What the exercise asks:
Restate every record word for word, without the pictures.
(Extracted records begins)
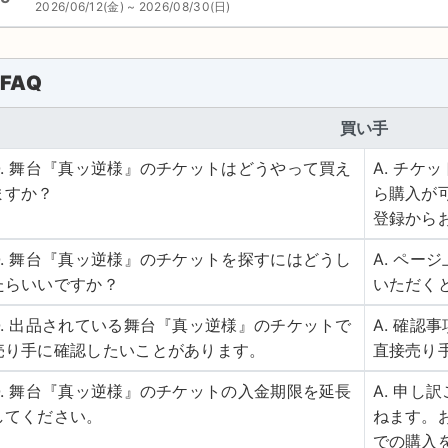
2026/06/12(金) ~ 2026/08/30(日)
FAQ
買い手
Q. 舞台『真ッ逆様』のチケットはどうやって買え
A. チ
ますか？
ら購入が
登録から
Q. 舞台『真ッ逆様』のチケットを探すにはどうし
A. ペ
たらいいですか？
いただく
Q. 出品されている舞台『真ッ逆様』のチケットで
A. 確
売り手に確認したいことがあります。
直接売り
Q. 舞台『真ッ逆様』のチケットの入金期限を延長
A. 申
してください。
ねます。
での購入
(Extracted records ends)
Task result:
2026/06/12(金) ~ 2026/08/30(日)
FAQ
買い手
Q. 舞台『真ッ逆様』のチケットはどうやって買え
A. チ
ますか？
ら購入が
登録から
Q. 舞台『真ッ逆様』のチケットを探すにはどうし
A. ペ
たらいいですか？
いただく
Q. 出品されている舞台『真ッ逆様』のチケットで
A. 確
売り手に確認したいことがあります。
直接売り
Q. 舞台『真ッ逆様』のチケットの入金期限を延長
A. 申
してください。
ねます。
での購入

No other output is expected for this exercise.